TASK ITEM ▸ Wherever the string "deposit" turns up in the data, copy the whole line.

[[ SUPPLIED RECORDS open ]]

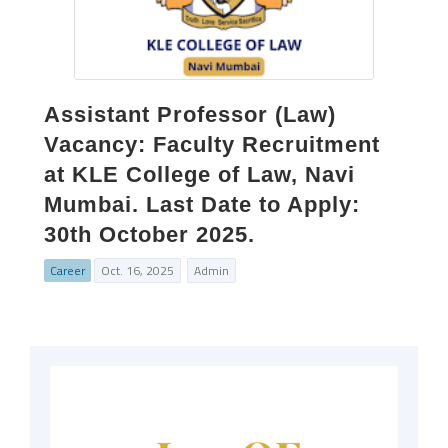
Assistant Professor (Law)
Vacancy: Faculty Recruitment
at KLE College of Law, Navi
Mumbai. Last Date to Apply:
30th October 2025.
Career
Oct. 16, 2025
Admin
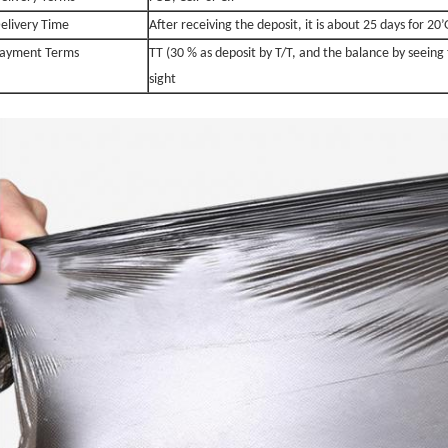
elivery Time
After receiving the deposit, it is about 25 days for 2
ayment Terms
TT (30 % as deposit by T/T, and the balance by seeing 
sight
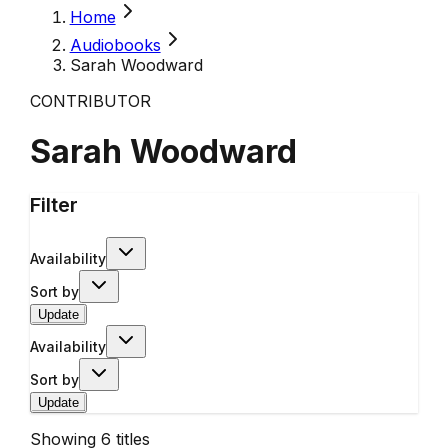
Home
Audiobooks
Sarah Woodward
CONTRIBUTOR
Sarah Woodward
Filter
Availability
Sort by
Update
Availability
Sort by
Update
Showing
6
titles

[[ SUPPLIED RECORDS closed ]]

REPLY ▸
After receiving the deposit, it is about 25 days for 2
TT (30 % as deposit by T/T, and the balance by seeing 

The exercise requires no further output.